Could smarter beings than we are know them a priori? Maybe, but probably even they would not know them with complete confidence. There will be arguments for the axioms and arguments against the axioms. It seems likely that there will be axioms of set theory that both are true but that no rational being is going to have an a priori degree of confidence greater than, say, 0.99. Moreover, it is likely that there are many such independent axioms, perhaps infinitely many. When you conjoin enough such axioms, the probability of the conjunction will get smaller and smaller for a rational being, until you get to the point where the conjunction will be a priori quite incredible. Thus, there will be conjunctions of a priori knowable axioms that will themselves not be a priori knowable.

Thus the a priori knowable is not closed under conjunction. This does not bother me. As Jon Kvanvig said to me, the a priori is an epistemological category, and so we shouldn't expect closure. But I think this will generate serious problems for anybody like Chalmers who wants to put a heavy philosophical burden on the concept of the a priori.

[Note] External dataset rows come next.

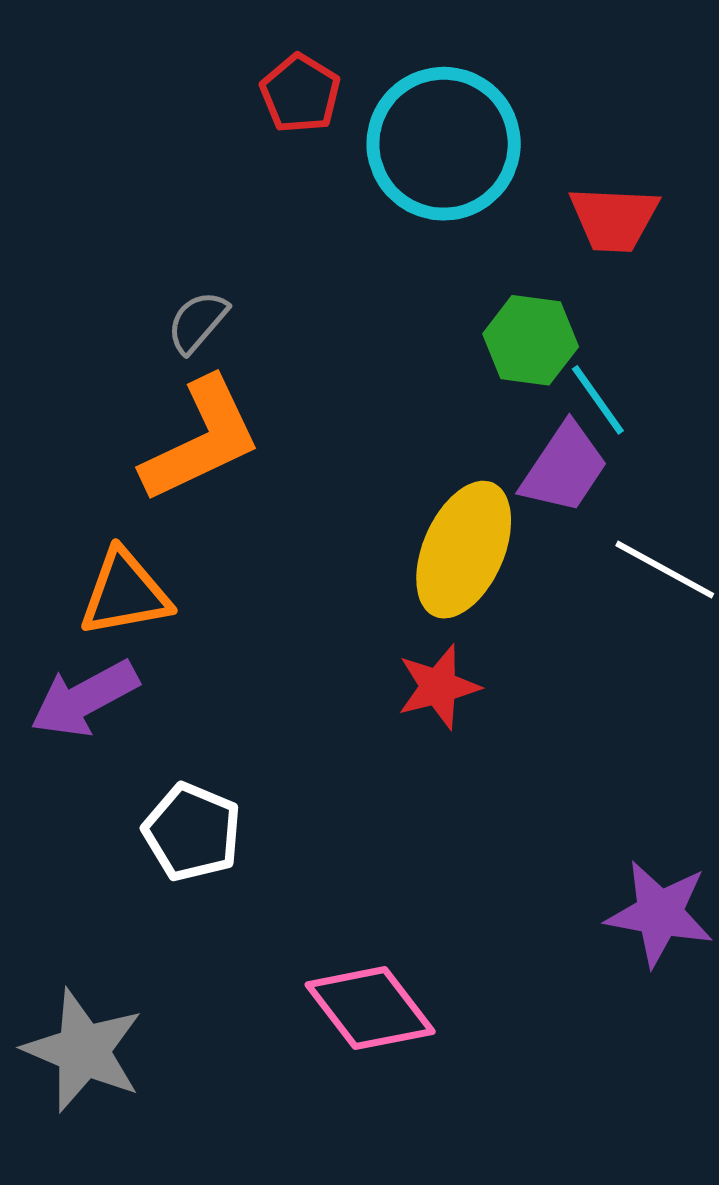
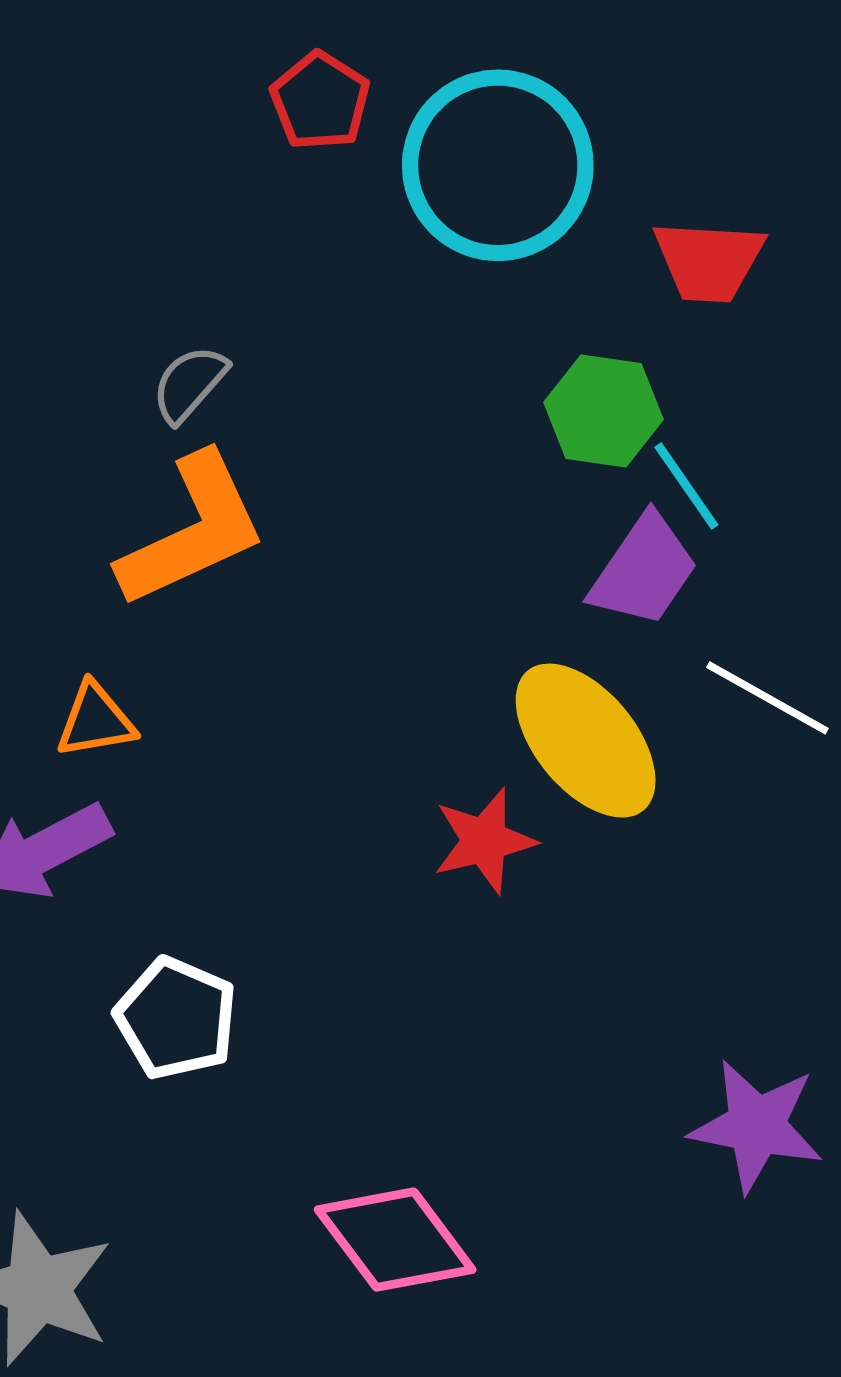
yellow ellipse: (464, 550) -> (586, 741), moved, turned -64
orange triangle: (125, 593) -> (96, 721), size x0.7

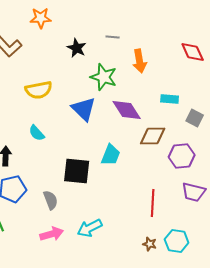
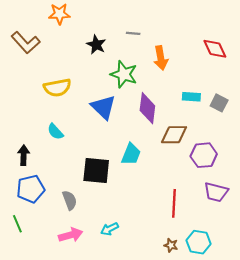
purple diamond: (127, 110) -> (147, 108), turned 40
gray square: (195, 118) -> (219, 103), moved
cyan arrow: (90, 228) -> (110, 229), size x0.7

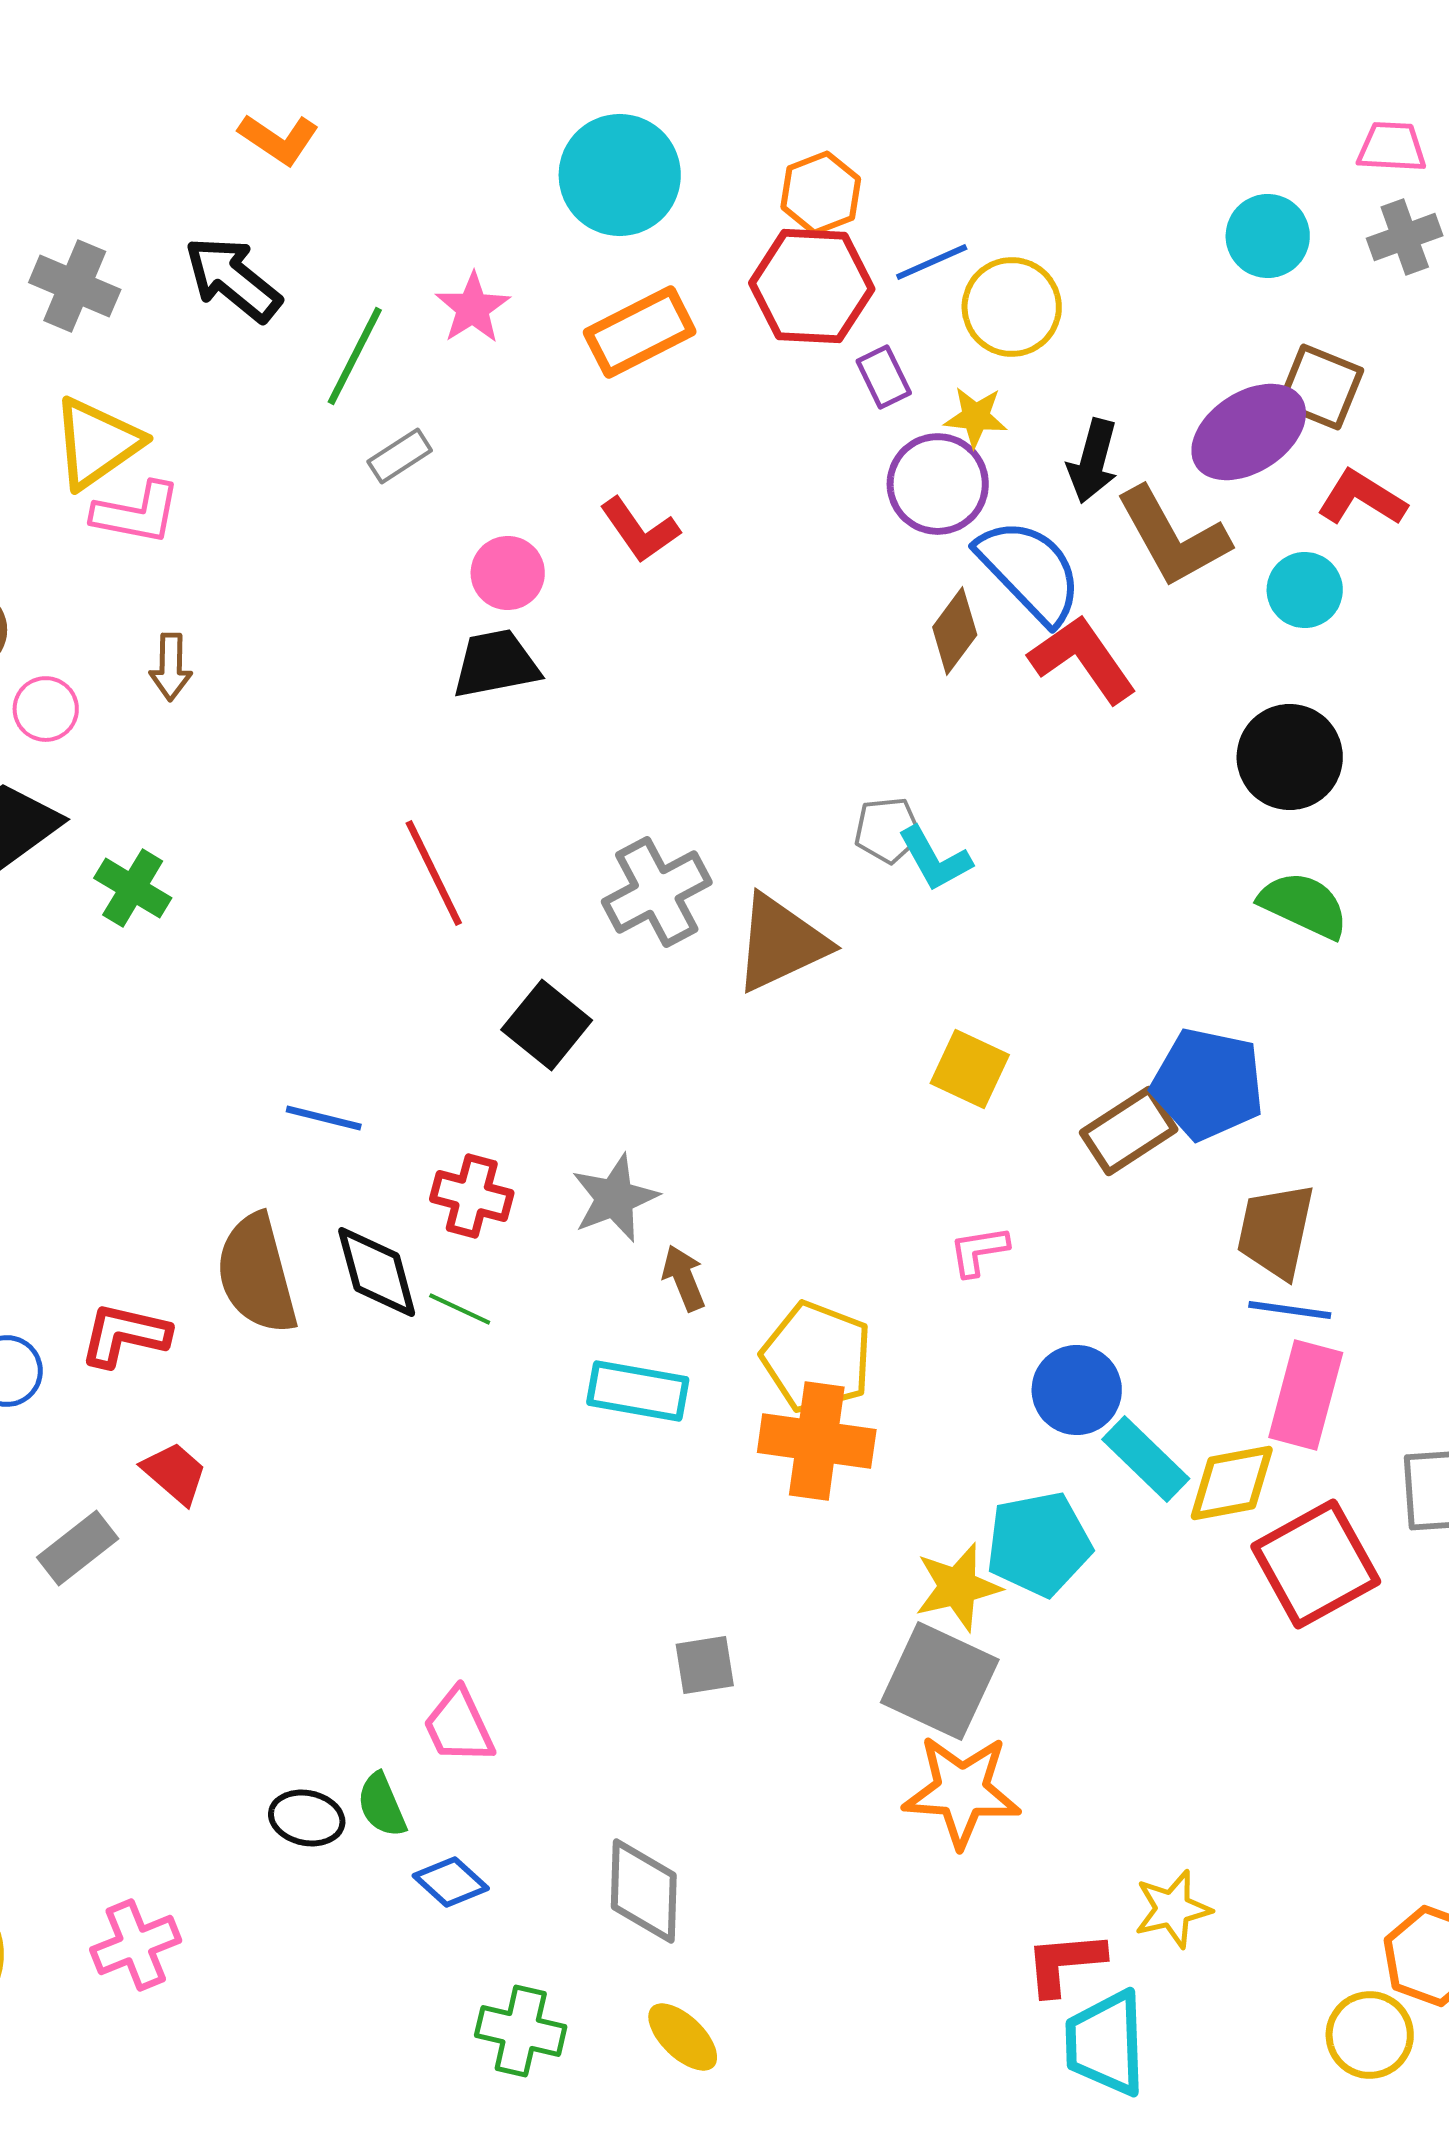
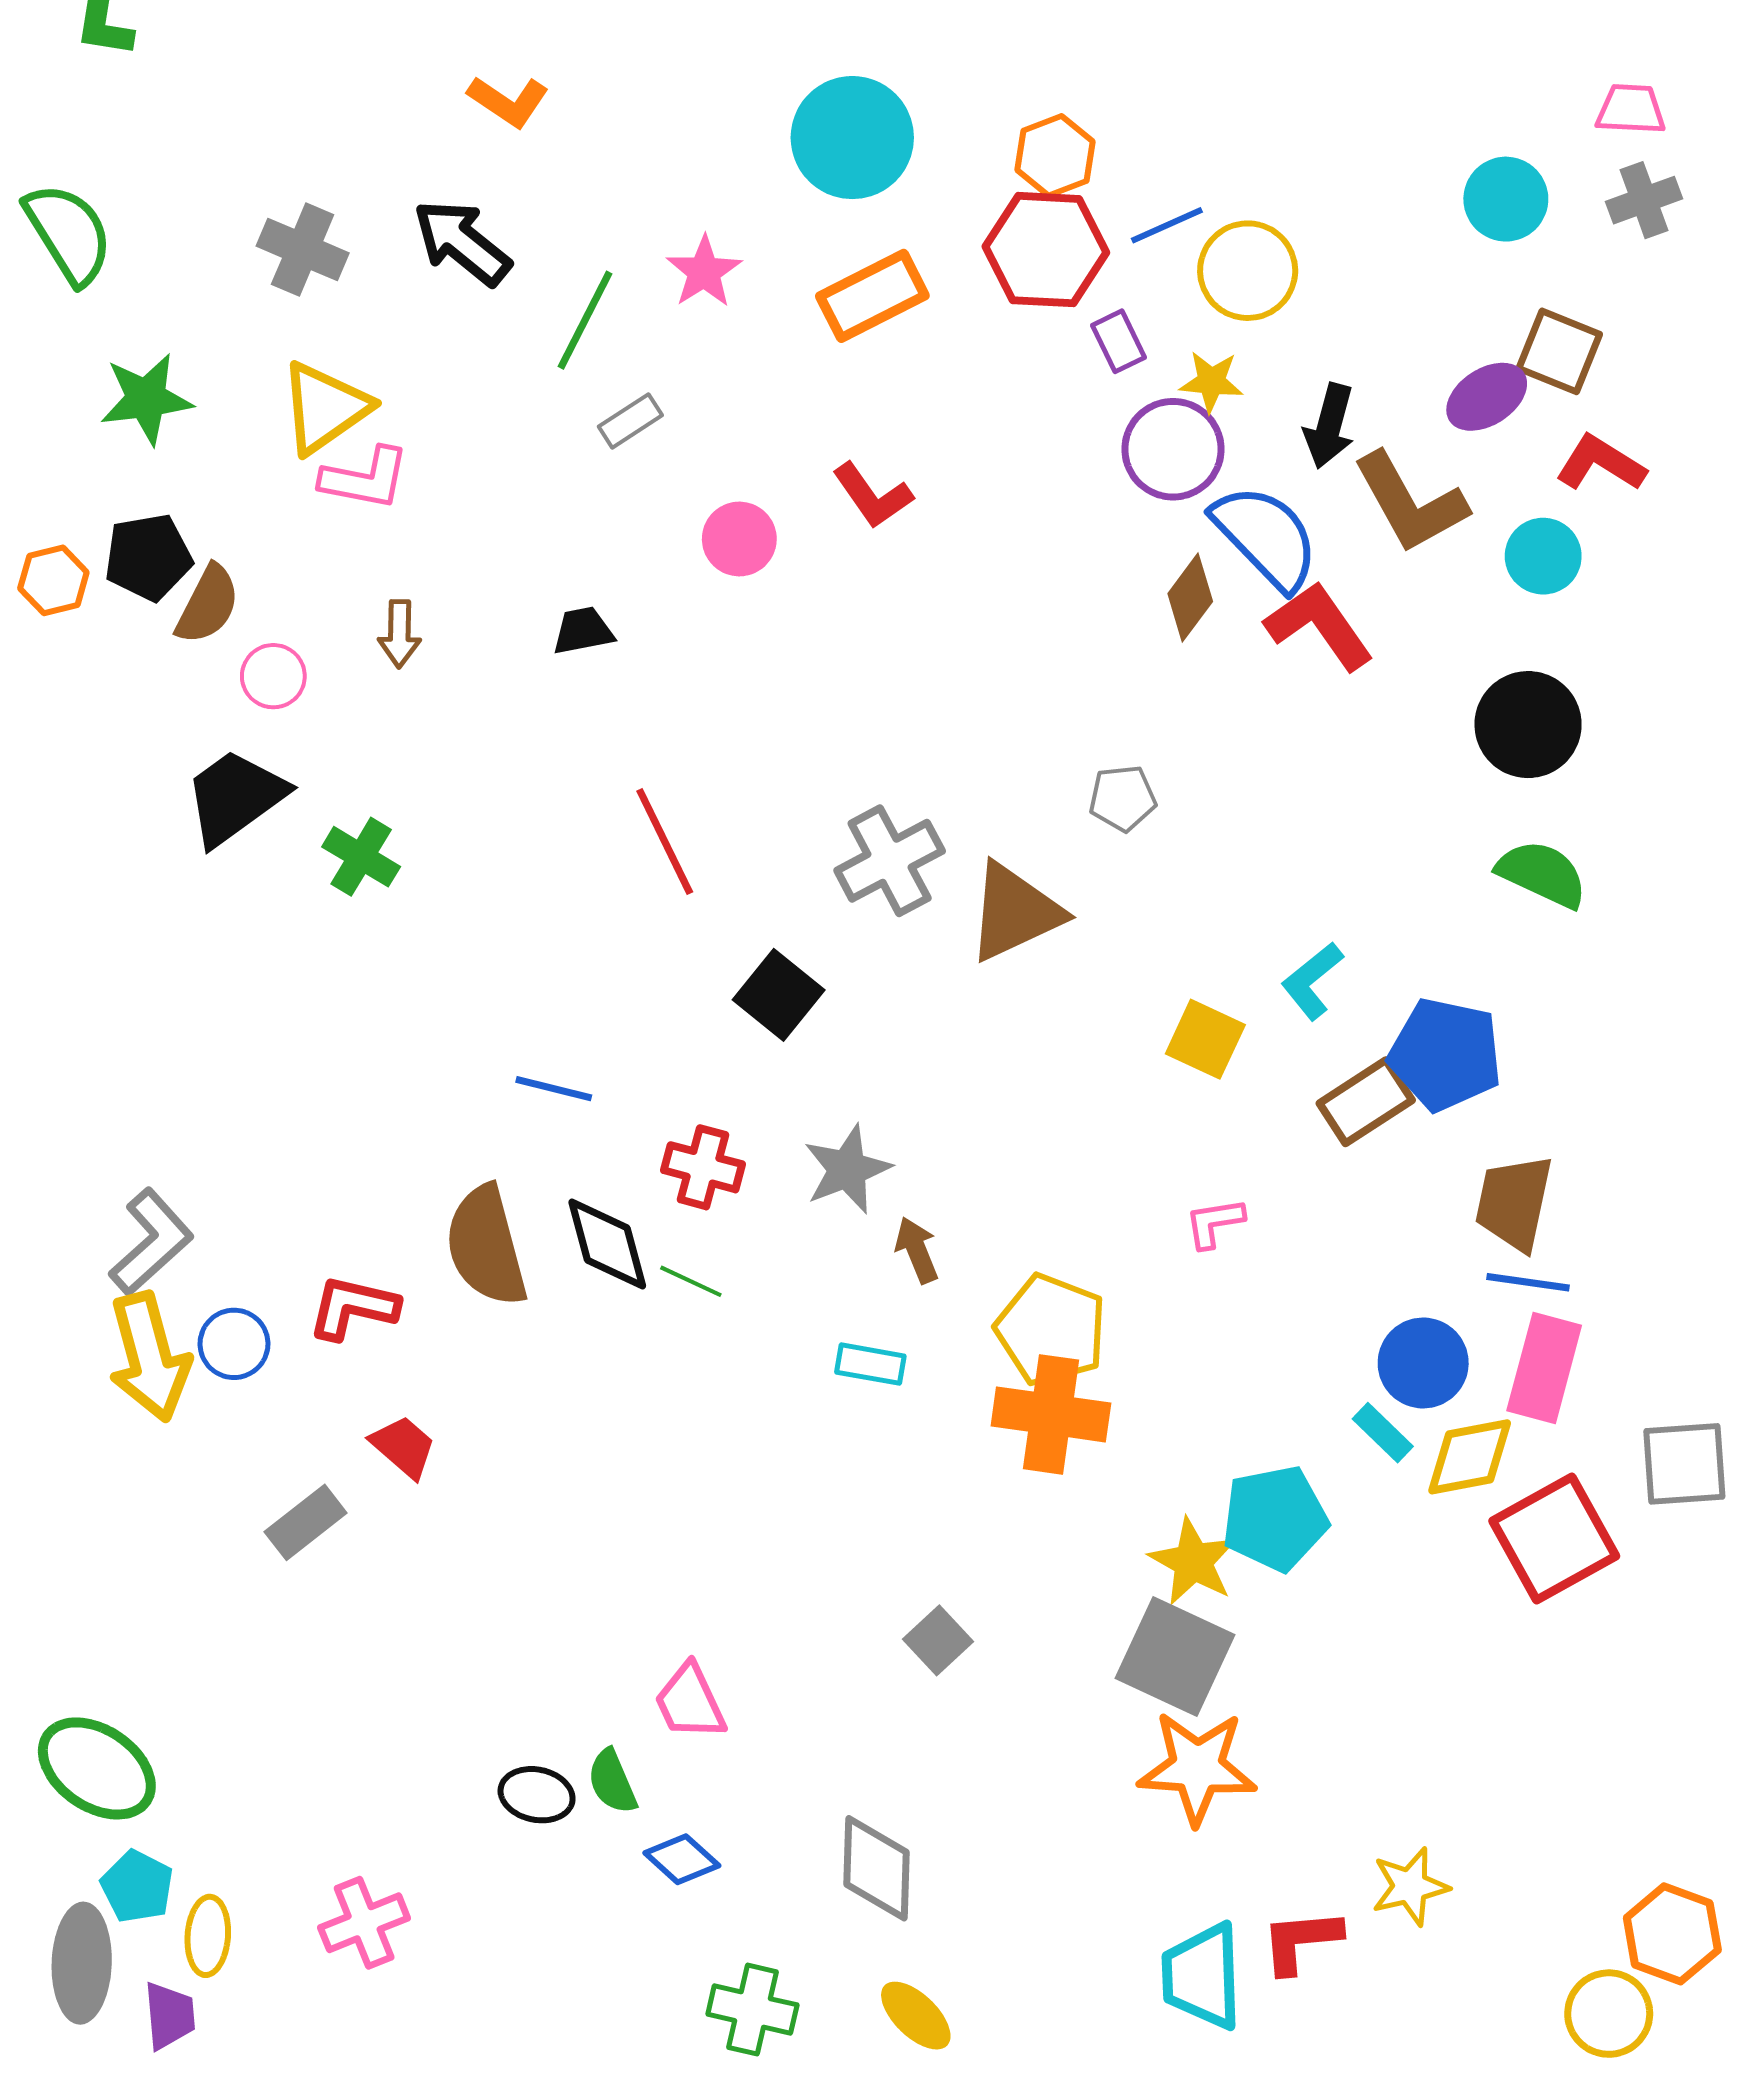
purple ellipse: (1249, 432) -> (1487, 397), size x0.7
black trapezoid: (496, 664) -> (583, 631), moved, size x0.7
cyan L-shape: (935, 859) -> (1312, 981), moved, turned 80
blue circle: (1077, 1390) -> (1423, 1363), moved
cyan rectangle: (638, 1391) -> (870, 1364), size x0.7
cyan rectangle: (1146, 1459) -> (1383, 1433), size x0.7
yellow star: (958, 1587) -> (1193, 1562), turned -30
gray square: (705, 1665) -> (938, 1640), turned -34
cyan trapezoid: (1106, 2043) -> (1202, 1976), moved

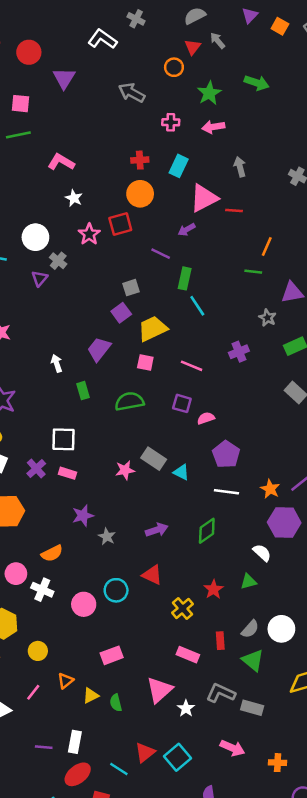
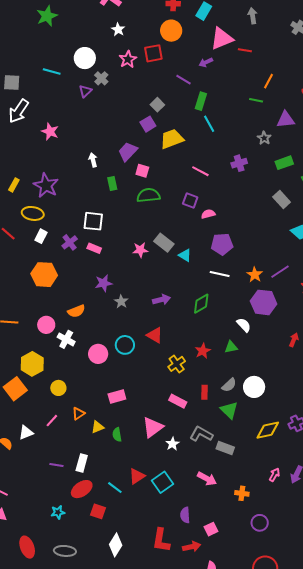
gray square: (131, 288) -> (157, 105), turned -32
pink square: (145, 362) -> (142, 171), moved
purple pentagon: (226, 454) -> (222, 244), turned 30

But maybe someone could have a rational insight into set theory that yields complete certainty as to a controverted axiom, of a sort that remains no matter how many independent axioms are conjoined? For instance, theists are apt to think that God has such an insight. But God is not, I think, an a priori knower of set theory. First, I say that abstract objects are nothing but divine thoughts, and so God knows set theory by introspection, and introspection is more akin to the a posteriori. Second, even apart from such an ontology of sets, it is really hard to see if the rational insight really should count as a priori. I don't know how the rational insight would work, either for God or for a godlike knower, but rational insight into set theory is something like a vision of set theoretic reality. But that's much more like the a posteriori.

Closure for knowledge

Here is a closure principle I don't know a counterexample to:

If you know that that s is the conclusion of a sound argument and (non-aberrantly) therefore believe that s, then you know that s.